Assigned task: Go through the records below and return each line that has "other" in it.

Extracted entries:
----

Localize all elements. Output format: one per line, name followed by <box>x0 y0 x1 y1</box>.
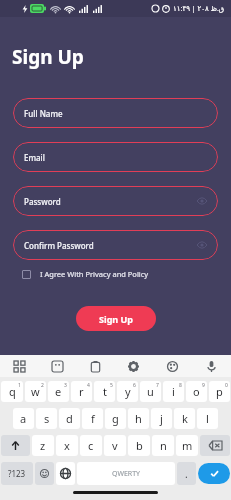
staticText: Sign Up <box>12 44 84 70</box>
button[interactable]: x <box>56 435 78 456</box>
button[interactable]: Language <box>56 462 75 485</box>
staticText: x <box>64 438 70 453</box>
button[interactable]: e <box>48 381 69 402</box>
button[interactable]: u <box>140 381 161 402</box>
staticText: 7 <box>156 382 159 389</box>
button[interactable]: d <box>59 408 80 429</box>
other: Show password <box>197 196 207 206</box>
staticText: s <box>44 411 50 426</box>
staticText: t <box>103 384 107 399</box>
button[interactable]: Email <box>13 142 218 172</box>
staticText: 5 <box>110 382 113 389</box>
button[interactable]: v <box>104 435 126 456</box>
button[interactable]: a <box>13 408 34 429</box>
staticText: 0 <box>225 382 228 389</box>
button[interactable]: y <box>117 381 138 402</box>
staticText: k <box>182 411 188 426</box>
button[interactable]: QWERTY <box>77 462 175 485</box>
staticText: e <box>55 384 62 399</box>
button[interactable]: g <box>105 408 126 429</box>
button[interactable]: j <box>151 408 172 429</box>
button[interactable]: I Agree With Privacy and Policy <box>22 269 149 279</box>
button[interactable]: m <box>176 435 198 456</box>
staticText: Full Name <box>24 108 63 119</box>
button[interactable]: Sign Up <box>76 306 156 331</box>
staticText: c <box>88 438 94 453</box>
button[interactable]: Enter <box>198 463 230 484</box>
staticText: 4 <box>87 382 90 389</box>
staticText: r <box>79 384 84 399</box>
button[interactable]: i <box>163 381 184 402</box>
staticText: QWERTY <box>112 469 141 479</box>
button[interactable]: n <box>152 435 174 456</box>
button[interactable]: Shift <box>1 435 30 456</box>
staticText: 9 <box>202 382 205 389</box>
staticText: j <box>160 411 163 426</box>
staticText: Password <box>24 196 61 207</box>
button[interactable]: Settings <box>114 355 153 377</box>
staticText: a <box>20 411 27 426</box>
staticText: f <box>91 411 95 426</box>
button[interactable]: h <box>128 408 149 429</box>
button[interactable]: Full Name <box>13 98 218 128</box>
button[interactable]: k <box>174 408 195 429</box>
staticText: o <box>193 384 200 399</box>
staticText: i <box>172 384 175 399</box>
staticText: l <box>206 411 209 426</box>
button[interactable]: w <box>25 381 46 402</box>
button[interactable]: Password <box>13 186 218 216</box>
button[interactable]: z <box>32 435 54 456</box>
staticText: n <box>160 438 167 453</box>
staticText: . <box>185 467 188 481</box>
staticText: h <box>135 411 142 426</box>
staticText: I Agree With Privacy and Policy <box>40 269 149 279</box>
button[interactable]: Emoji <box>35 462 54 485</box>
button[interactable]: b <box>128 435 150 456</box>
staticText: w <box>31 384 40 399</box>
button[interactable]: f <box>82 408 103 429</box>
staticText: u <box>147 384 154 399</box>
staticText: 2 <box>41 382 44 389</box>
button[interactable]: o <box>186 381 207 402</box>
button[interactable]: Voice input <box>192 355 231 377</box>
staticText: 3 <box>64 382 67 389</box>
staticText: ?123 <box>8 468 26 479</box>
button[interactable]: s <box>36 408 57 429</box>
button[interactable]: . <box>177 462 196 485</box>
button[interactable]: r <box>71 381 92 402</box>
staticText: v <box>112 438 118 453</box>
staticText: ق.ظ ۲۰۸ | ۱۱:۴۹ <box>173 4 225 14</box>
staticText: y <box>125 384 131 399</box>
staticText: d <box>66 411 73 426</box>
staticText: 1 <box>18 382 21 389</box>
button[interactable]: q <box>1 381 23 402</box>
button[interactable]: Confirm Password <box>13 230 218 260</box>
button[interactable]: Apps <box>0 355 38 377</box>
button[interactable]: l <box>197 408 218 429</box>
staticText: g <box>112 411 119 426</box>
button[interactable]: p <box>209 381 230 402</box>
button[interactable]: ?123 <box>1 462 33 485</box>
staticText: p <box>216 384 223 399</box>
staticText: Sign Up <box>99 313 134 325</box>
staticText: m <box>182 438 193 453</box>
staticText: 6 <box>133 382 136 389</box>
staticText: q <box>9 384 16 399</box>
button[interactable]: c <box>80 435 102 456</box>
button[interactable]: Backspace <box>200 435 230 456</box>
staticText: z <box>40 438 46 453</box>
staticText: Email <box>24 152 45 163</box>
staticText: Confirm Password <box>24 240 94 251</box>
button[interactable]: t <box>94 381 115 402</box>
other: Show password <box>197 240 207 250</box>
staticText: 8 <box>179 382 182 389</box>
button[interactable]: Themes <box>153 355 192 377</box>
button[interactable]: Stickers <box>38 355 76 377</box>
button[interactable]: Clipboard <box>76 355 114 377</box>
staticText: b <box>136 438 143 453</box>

----

Answer for this exercise:
other: Show password <box>197 196 207 206</box>
other: Show password <box>197 240 207 250</box>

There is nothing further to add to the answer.